From f736d2be86b8a76d2ced3d41ced8b172c24a1eeb Mon Sep 17 00:00:00 2001
From: Kewe63 <Kewe63@users.noreply.github.com>
Date: Fri, 15 May 2026 16:56:05 +0300
Subject: [PATCH] fix(vision): detect vision-capable custom providers via
 ProviderProfile flag

_supports_media_in_tool_results() had a hardcoded provider allowlist
that missed custom providers and newer vision-capable providers like
xiaomi. Added ProviderProfile.supports_vision flag and made the
function check:

1. Registered provider profile (supports_vision flag)
2. Model capabilities from models.dev catalog (supports_vision)
3. Existing hardcoded allowlist (unchanged)
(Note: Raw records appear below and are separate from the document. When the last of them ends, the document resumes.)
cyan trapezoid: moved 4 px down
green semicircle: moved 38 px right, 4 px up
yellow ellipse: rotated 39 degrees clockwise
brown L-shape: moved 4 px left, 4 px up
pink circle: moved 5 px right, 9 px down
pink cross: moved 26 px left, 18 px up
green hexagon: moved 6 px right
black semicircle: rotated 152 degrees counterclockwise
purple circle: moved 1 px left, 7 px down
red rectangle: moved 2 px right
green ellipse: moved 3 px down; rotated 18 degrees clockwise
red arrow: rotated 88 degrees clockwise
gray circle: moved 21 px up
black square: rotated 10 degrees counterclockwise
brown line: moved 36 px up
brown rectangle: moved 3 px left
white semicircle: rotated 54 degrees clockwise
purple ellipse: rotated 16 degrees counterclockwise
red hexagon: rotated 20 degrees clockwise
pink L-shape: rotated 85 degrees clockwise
This fixes HTTP 400 "text is not set" errors when vision-capable
custom providers receive text-only tool results instead of
multipart image content.

Related: #25594
---
 plugins/model-providers/xiaomi/__init__.py |  1 +
 providers/base.py                          |  9 ++++++++
 tools/vision_tools.py                      | 25 +++++++++++++++++++++-
 3 files changed, 34 insertions(+), 1 deletion(-)
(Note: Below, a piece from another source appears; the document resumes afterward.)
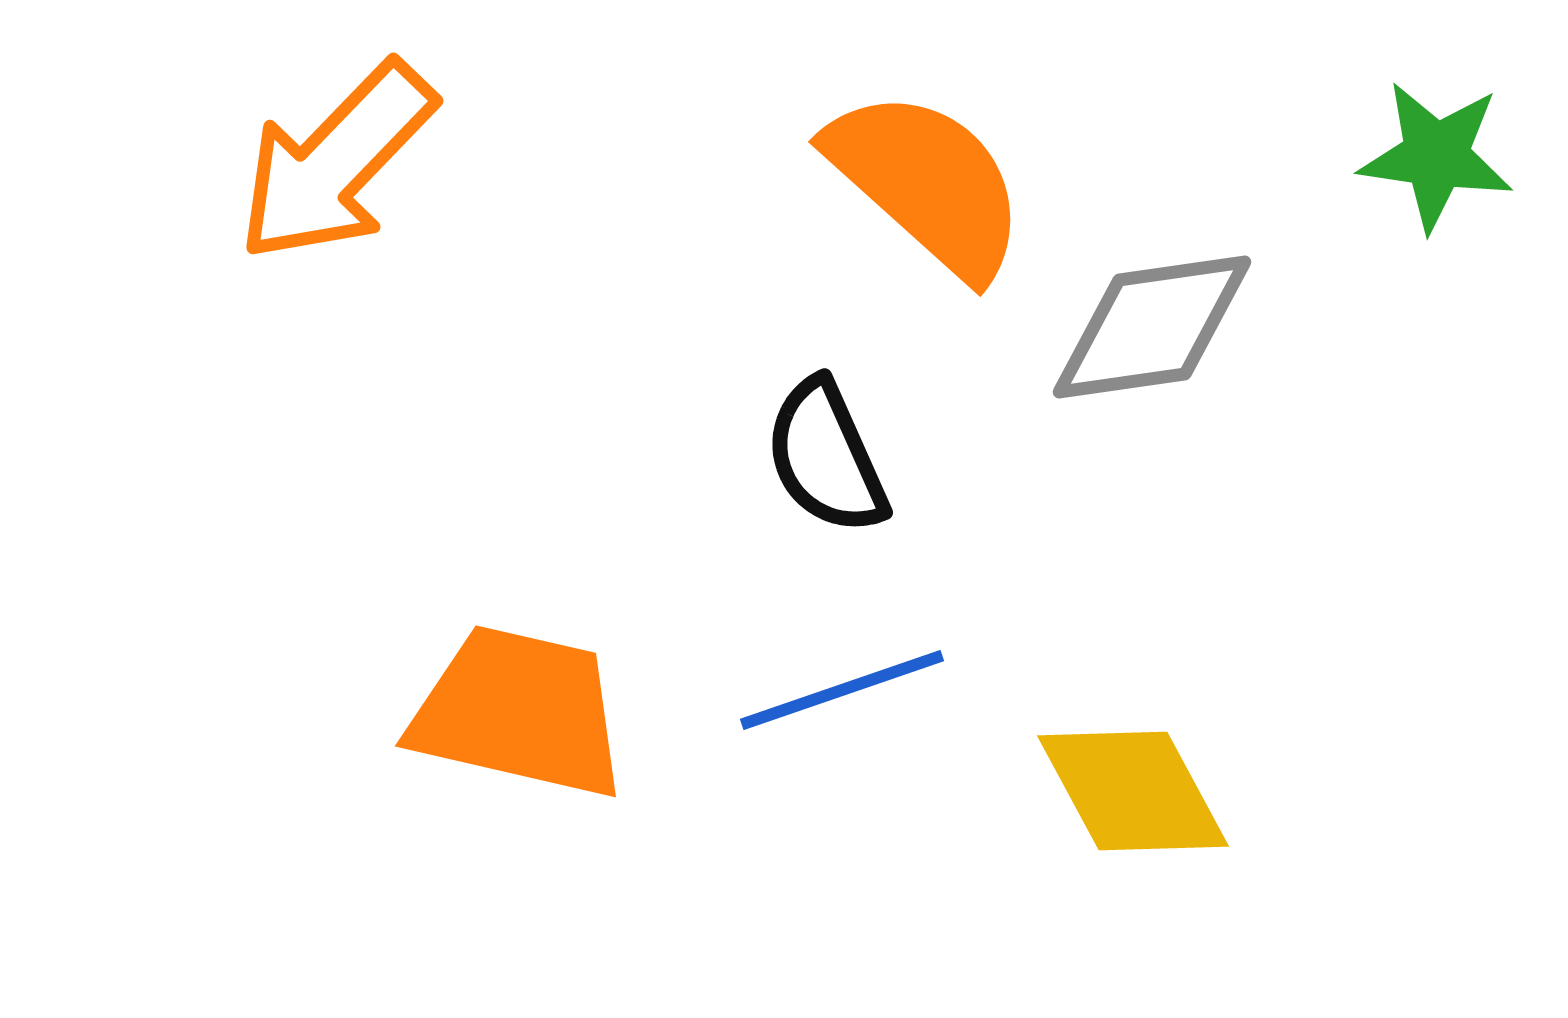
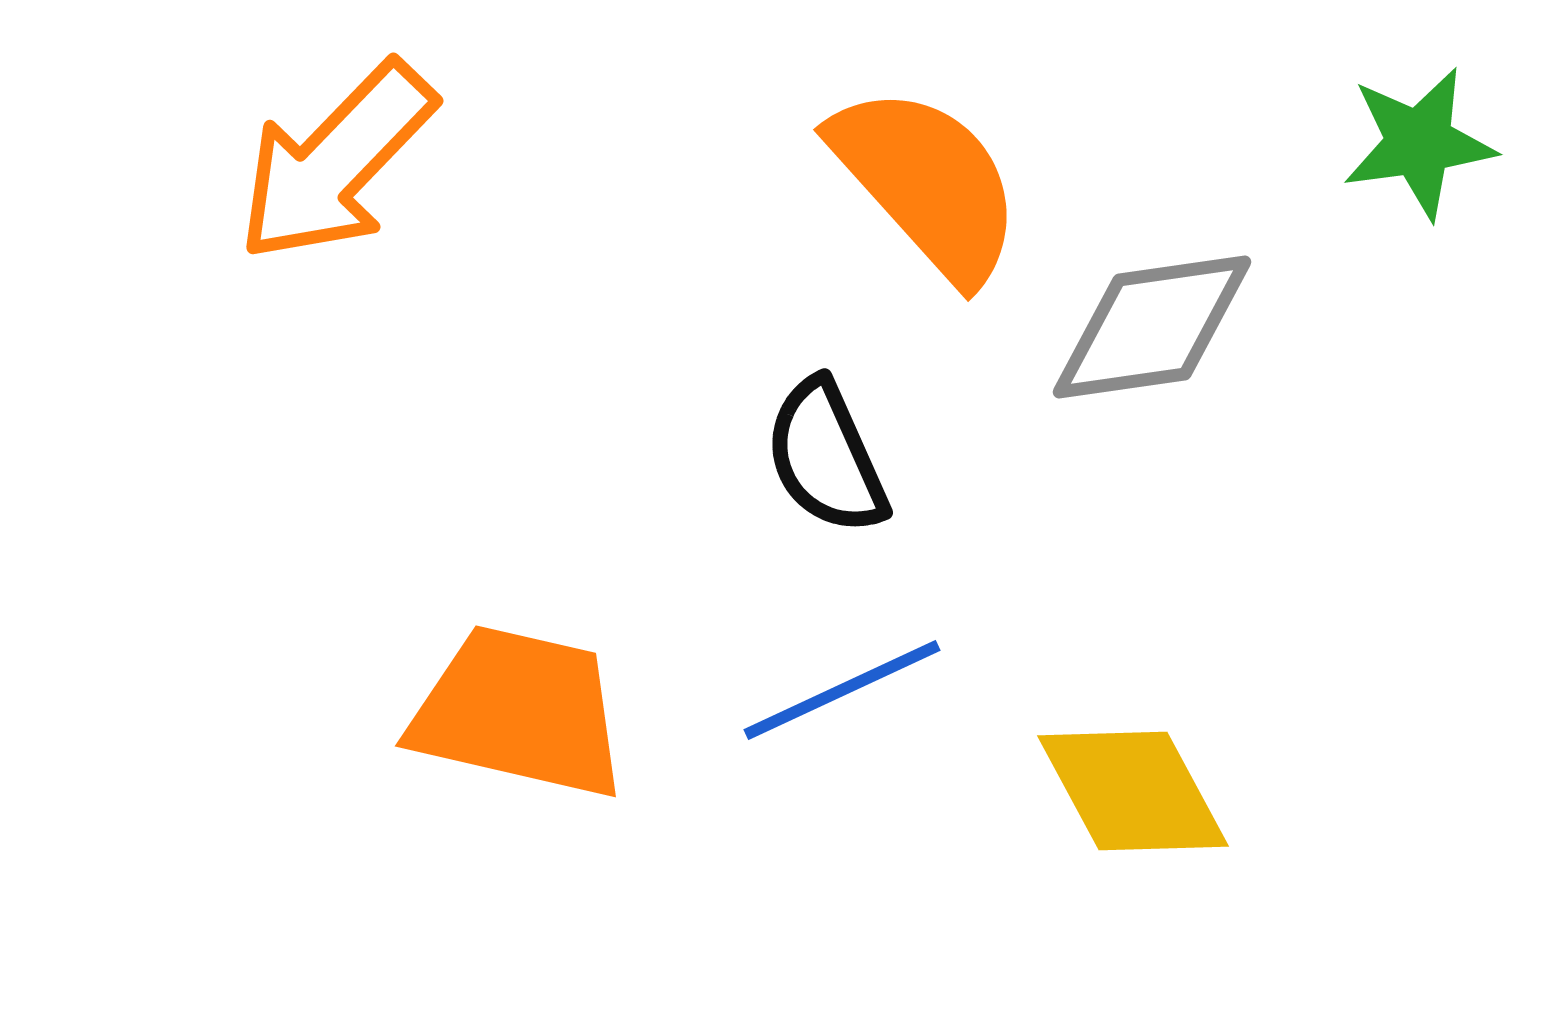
green star: moved 17 px left, 13 px up; rotated 16 degrees counterclockwise
orange semicircle: rotated 6 degrees clockwise
blue line: rotated 6 degrees counterclockwise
diff --git a/plugins/model-providers/xiaomi/__init__.py b/plugins/model-providers/xiaomi/__init__.py
index aed0d8424..93c7dbb29 100644
--- a/plugins/model-providers/xiaomi/__init__.py
+++ b/plugins/model-providers/xiaomi/__init__.py
@@ -9,6 +9,7 @@ xiaomi = ProviderProfile(
     env_vars=("XIAOMI_API_KEY",),
     base_url="https://api.xiaomimimo.com/v1",
     supports_health_check=False,  # /v1/models returns 401 even with valid key
+    supports_vision=True,  # mimo-v2-omni is vision-capable
 )
 
 register_provider(xiaomi)
diff --git a/providers/base.py b/providers/base.py
index 01023ff55..d7ff470d8 100644
--- a/providers/base.py
+++ b/providers/base.py
@@ -56,6 +56,15 @@ class ProviderProfile:
     auth_type: str = "api_key"   # api_key|oauth_device_code|oauth_external|copilot|aws_sdk
     supports_health_check: bool = True  # False → doctor skips /models probe for this provider
 
+    # ── Vision support ────────────────────────────────────────
+    # True when the provider's API accepts image content inside
+    # tool-result messages natively.  Set on providers that expose
+    # multimodal models via tool results (Anthropic Messages API,
+    # OpenAI Chat Completions, Gemini, Xiaomi, MiniMax, etc.).
+    # Falls back to model-catalog lookup when False and the provider
+    # has no registered profile.
+    supports_vision: bool = False
+
     # ── Model catalog ─────────────────────────────────────────
     # fallback_models: curated list shown in /model picker when live fetch fails.
     # Only agentic models that support tool calling should appear here.
diff --git a/tools/vision_tools.py b/tools/vision_tools.py
index 10e97298a..253856b9b 100644
--- a/tools/vision_tools.py
+++ b/tools/vision_tools.py
@@ -540,7 +540,9 @@ def _supports_media_in_tool_results(provider: str, model: str) -> bool:
         results. Older Gemini does NOT.
 
     For unknown / legacy providers we conservatively return False — the
-    caller falls back to the legacy aux-LLM text path.
+    caller falls back to the legacy aux-LLM text path.  The check is relaxed
+    when the provider's ``ProviderProfile`` declares ``supports_vision=True``
+    or when ``get_model_capabilities`` reports vision support for the model.
     """
     if not isinstance(provider, str):
         return False
@@ -577,6 +579,27 @@ def _supports_media_in_tool_results(provider: str, model: str) -> bool:
             return True
         return False
 
+    # Check the provider's registered profile for the supports_vision flag.
+    # This covers vision-capable providers like xiaomi, minimax, etc. that
+    # aren't in the hardcoded list above.
+    try:
+        from providers import get_provider_profile
+        profile = get_provider_profile(p)
+        if profile is not None and profile.supports_vision:
+            return True
+    except Exception:
+        pass
+
+    # Check model capabilities from the models.dev catalog as a final
+    # fallback for custom providers whose models happen to be registered.
+    try:
+        from agent.models_dev import get_model_capabilities
+        caps = get_model_capabilities(provider, model)
+        if caps is not None and bool(getattr(caps, "supports_vision", False)):
+            return True
+    except Exception:
+        pass
+
     # Other vision-capable provider stacks. Conservative default: False.
     # Add explicit entries here as we verify each provider's tool-result
     # multimodal support empirically.